- Genética: se a avó ou a mãe costumam ter pelos no queixo, é normal que isso aconteça também a partir de certa idade.
- Desequilíbrio hormonal: o excesso de hormonas sexuais masculinas (andrógenos) pode provocar pelos no queixo.
- Síndrome do ovário policístico (SOP): afeta as hormonas; sinais incluem pelos no queixo, menstruação irregular, dificuldade em perder peso e infertilidade.
- Síndrome de Cushing: excesso de cortisol no sangue; pode causar crescimento de pelos, além de estrias, aumento de peso e diabetes tipo 2.
- Gravidez ou controlo da natalidade: pode haver crescimento temporário de pelos; geralmente não é motivo de preocupação.
A presença de pelos no queixo nas mulheres é comum e, na maioria dos casos, não indica qualquer problema grave. No entanto, especialistas salientam que pode esconder desequilíbrios no organismo que merecem atenção.
Segundo a dermatologista Dendy Engelman, citada pela Glamour, é importante estar atenta a sinais adicionais, pois o crescimento de pelos no queixo pode refletir alterações hormonais ou outras condições de saúde que devem ser apuradas com um médico.
Para quem pretende reduzir ou eliminar os pelos, opções como depilação, descoloração e, a longo prazo, laser são comuns. O objetivo é escolher métodos adequados ao perfil de cada pessoa, sempre com cuidado dermatológico.
Principais causas
- Genética: padrões herdados de familiares, como avó ou mãe, podem explicar o surgimento dos pelos no queixo a partir de determinada idade.

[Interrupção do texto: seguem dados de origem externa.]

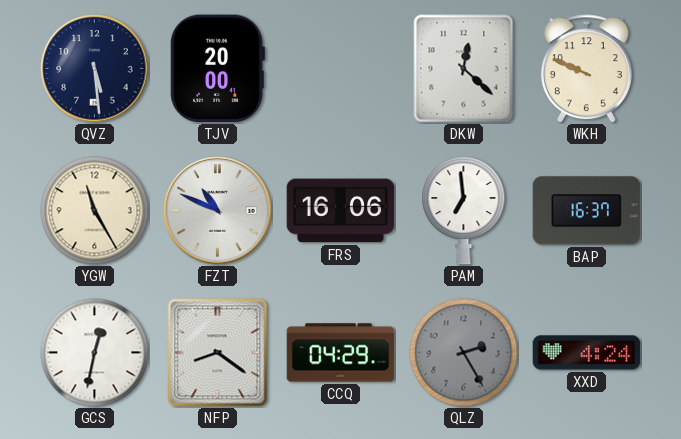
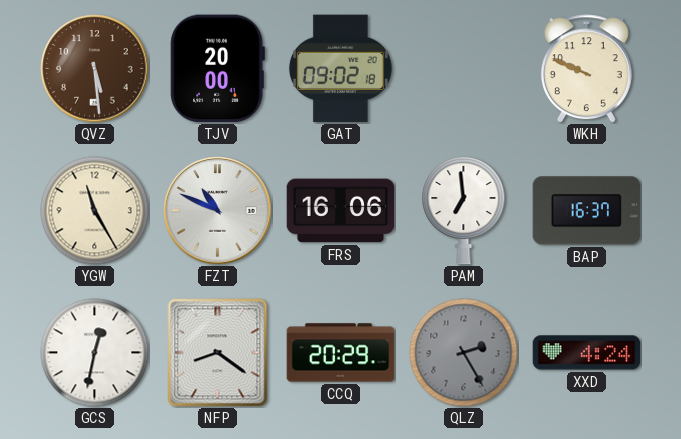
QVZ dial: navy -> brown
GAT: none -> 09:02
DKW: 12:22 -> none
CCQ: 04:29 -> 20:29
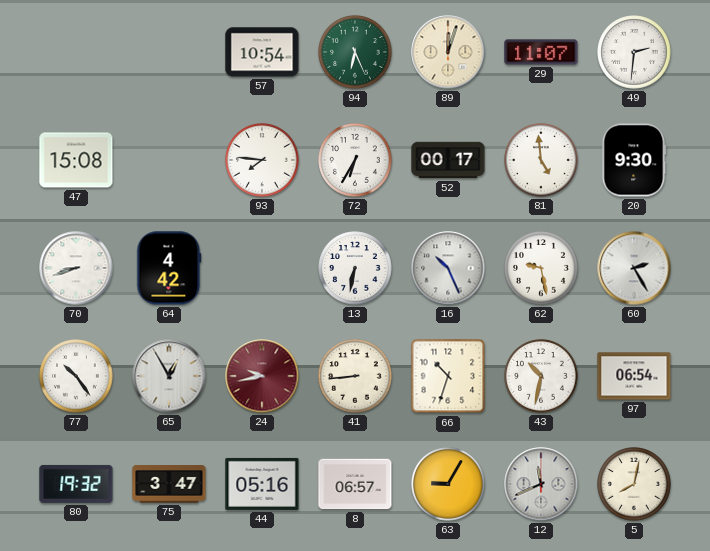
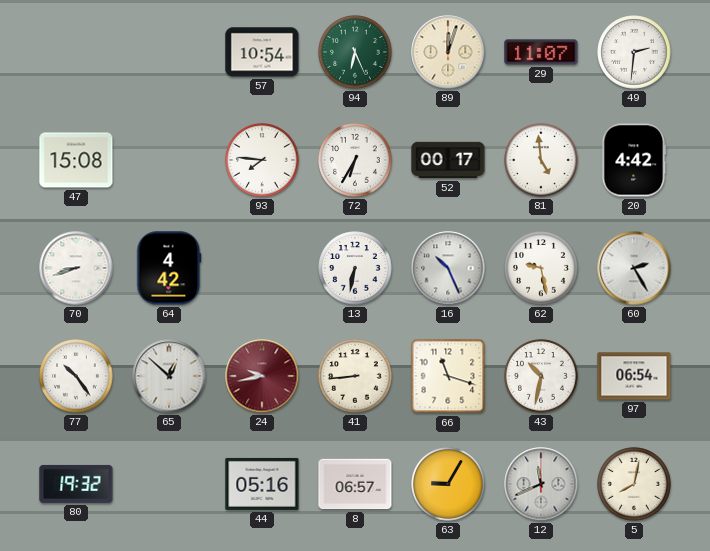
20: 9:30 -> 4:42
65: 12:55 -> 12:52
66: 10:33 -> 11:18
75: 3:47 -> none
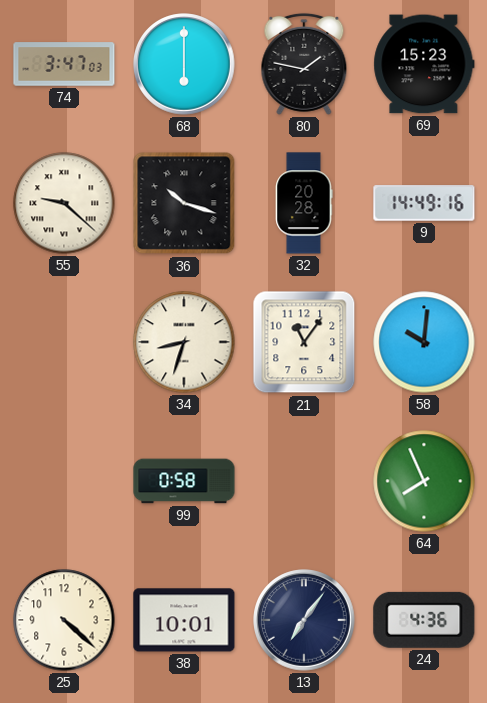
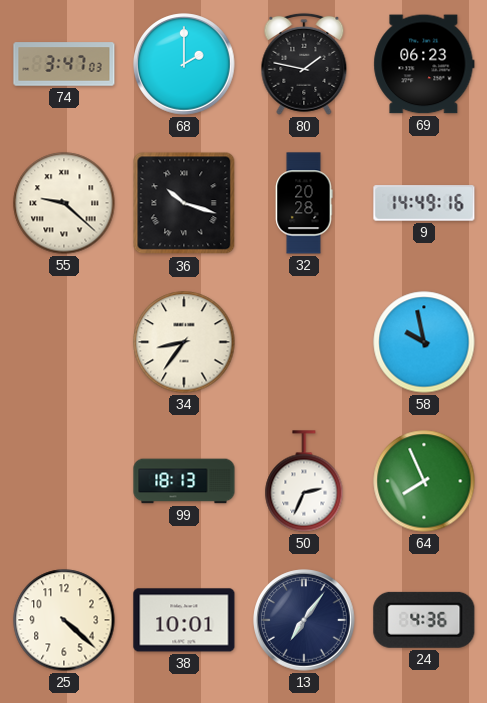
68: 6:00 -> 2:00
69: 15:23 -> 06:23
34: 8:33 -> 8:36
21: 11:06 -> none
58: 10:01 -> 9:58
99: 0:58 -> 18:13
50: none -> 2:34
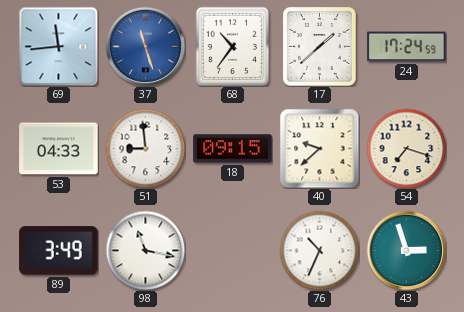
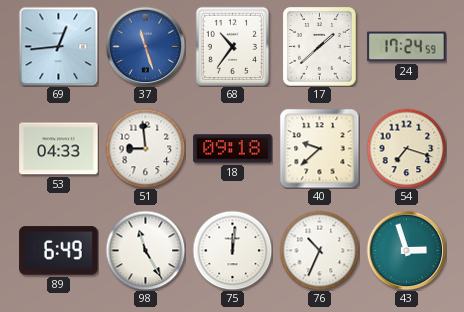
69: 11:44 -> 12:44
18: 09:15 -> 09:18
89: 3:49 -> 6:49
98: 11:17 -> 11:25
75: none -> 12:01
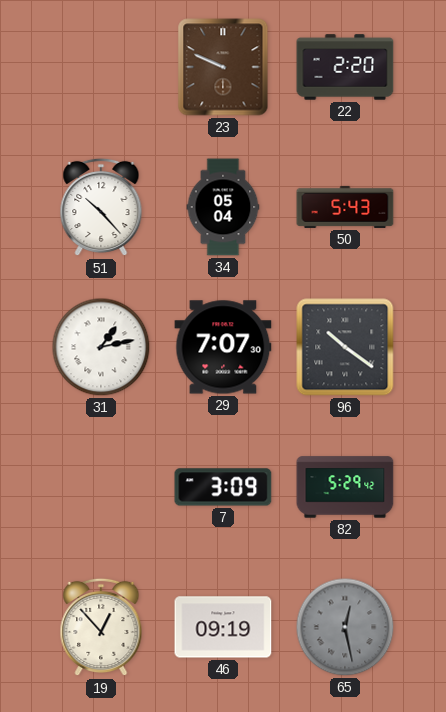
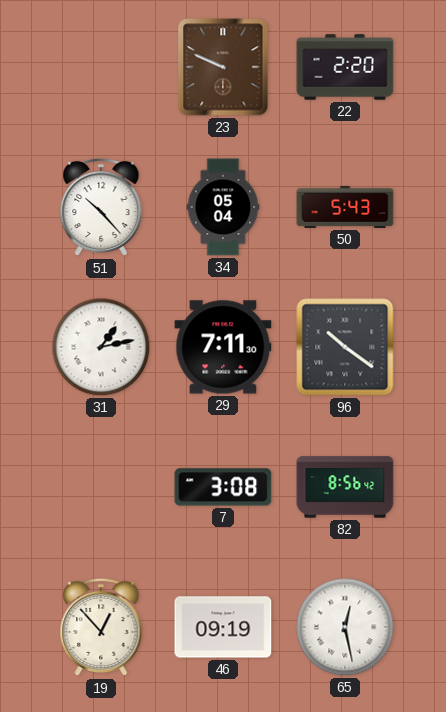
29: 7:07 -> 7:11
7: 3:09 -> 3:08
82: 5:29 -> 8:56
65 dial: grey -> white
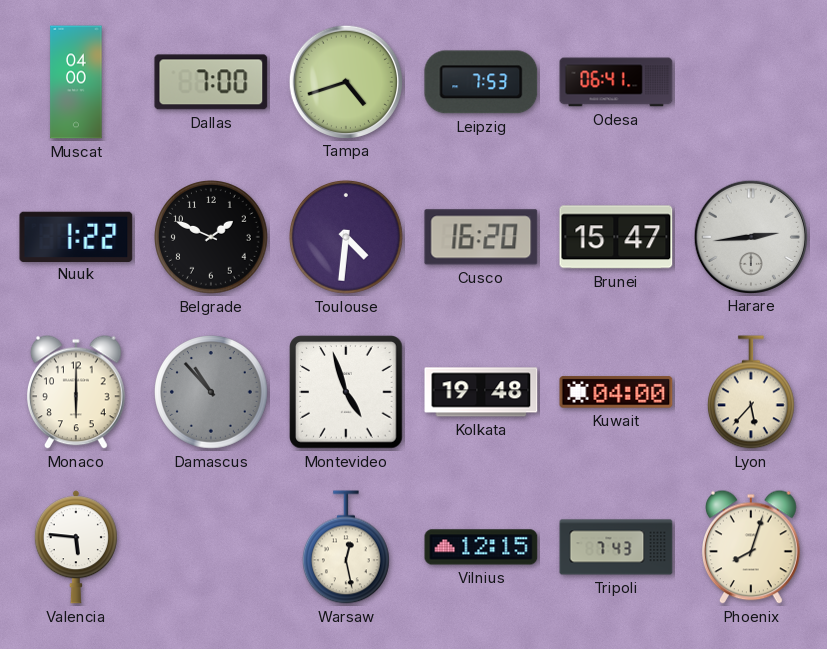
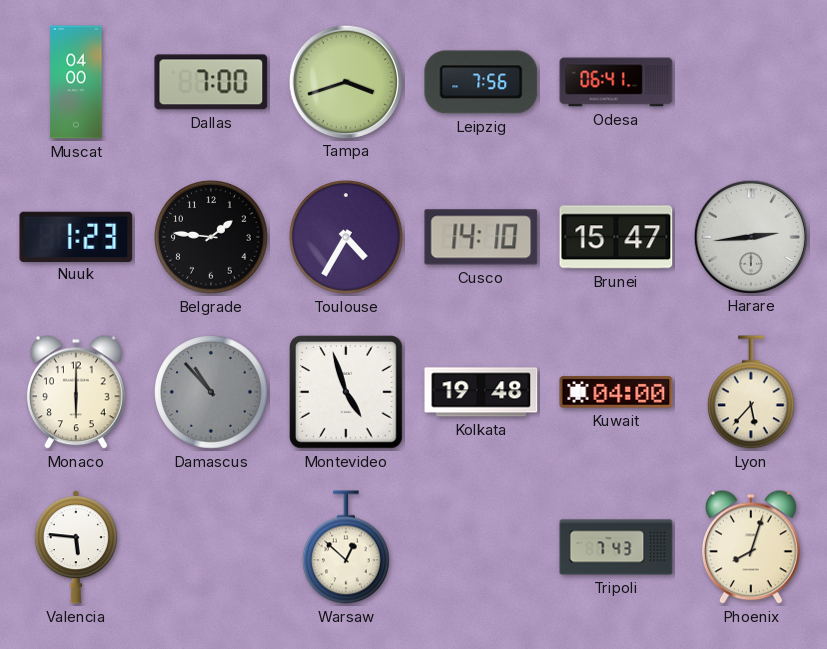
Tampa: 4:42 -> 3:42
Leipzig: 7:53 -> 7:56
Nuuk: 1:22 -> 1:23
Belgrade: 1:49 -> 1:46
Toulouse: 4:31 -> 4:35
Cusco: 16:20 -> 14:10
Warsaw: 12:28 -> 12:52
Vilnius: 12:15 -> none
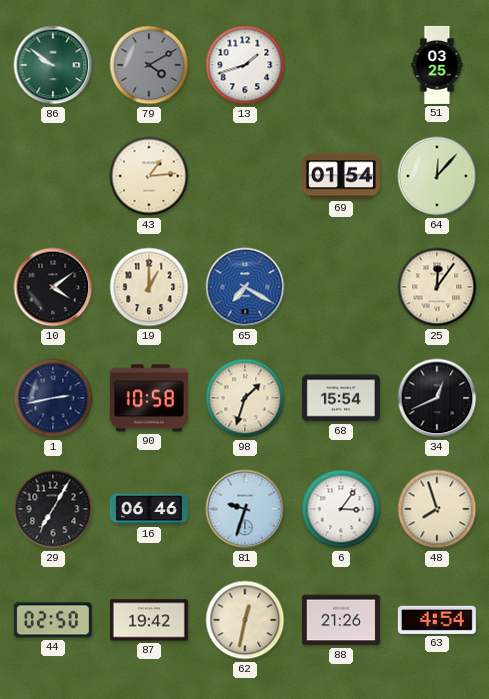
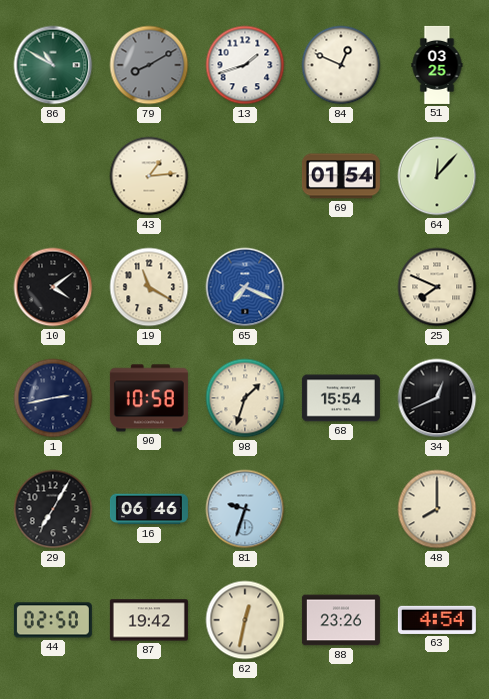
86: 9:51 -> 10:50
79: 4:10 -> 8:10
84: none -> 12:49
19: 1:00 -> 11:20
65: 7:20 -> 7:19
25: 12:06 -> 7:49
6: 3:06 -> none
48: 7:57 -> 8:00
88: 21:26 -> 23:26
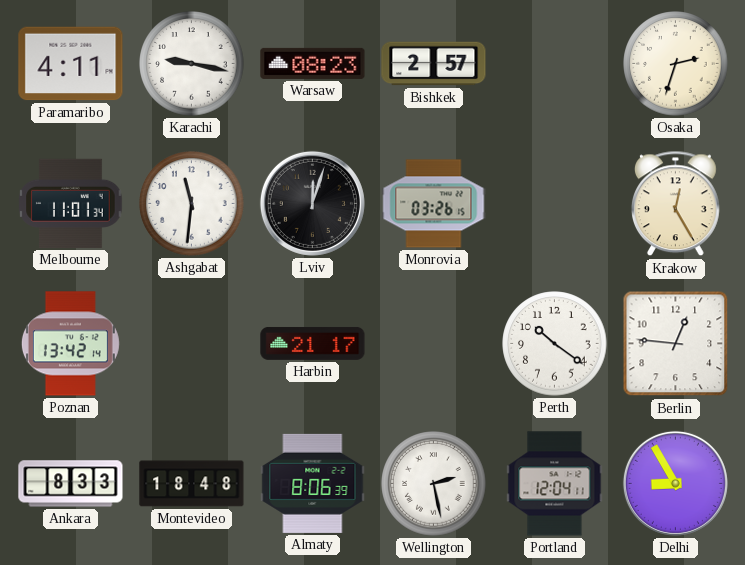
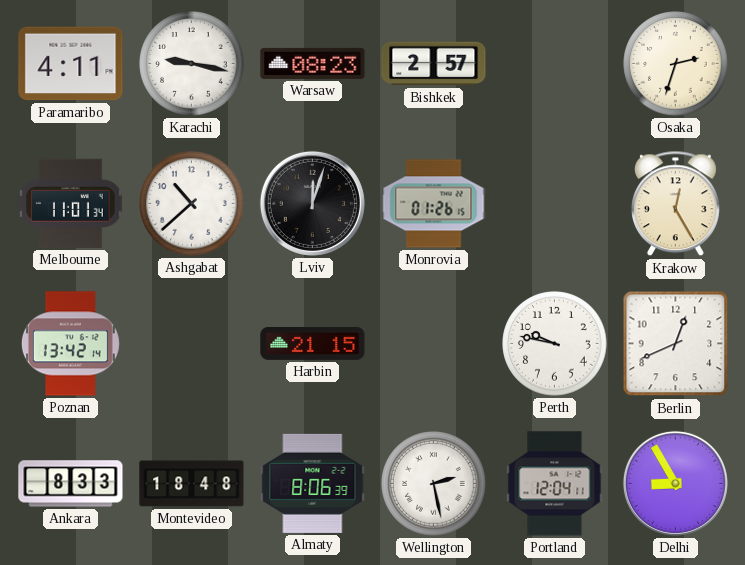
Ashgabat: 11:31 -> 10:38
Monrovia: 03:26 -> 01:26
Harbin: 21:17 -> 21:15
Perth: 10:21 -> 9:47
Berlin: 12:46 -> 12:41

- Desequilíbrio hormonal: excesso de androgénios, hormonas sexuais masculinas, pode favorecer o aparecimento de pelos indesejados.
- Idade: vulgarmente associado a idades avançadas, principalmente a partir dos 70, 80 ou 90 anos, com possível surgimento mais cedo na menopausa.
- Síndrome dos ovários policísticos (SOP): doença que afeta hormonas e reprodutivo; além de pelos, pode incluir menstruações irregulares, dificuldade em perder peso e infertilidade.
- Síndrome de Cushing: causada pelo excesso de cortisol; pode estar relacionada com certos fármacos e acompanha-se de estrias, ganho de peso e diabetes tipo 2, entre outros sinais.
- Hiperplasia adrenal congénita: condição genética rara que afeta a função das glândulas adrenais, impactando produção hormonal.
- Gravidez ou controlo de natalidade: alterações hormonais durante a gravidez podem intensificar o crescimento de pelos, geralmente de caráter temporário.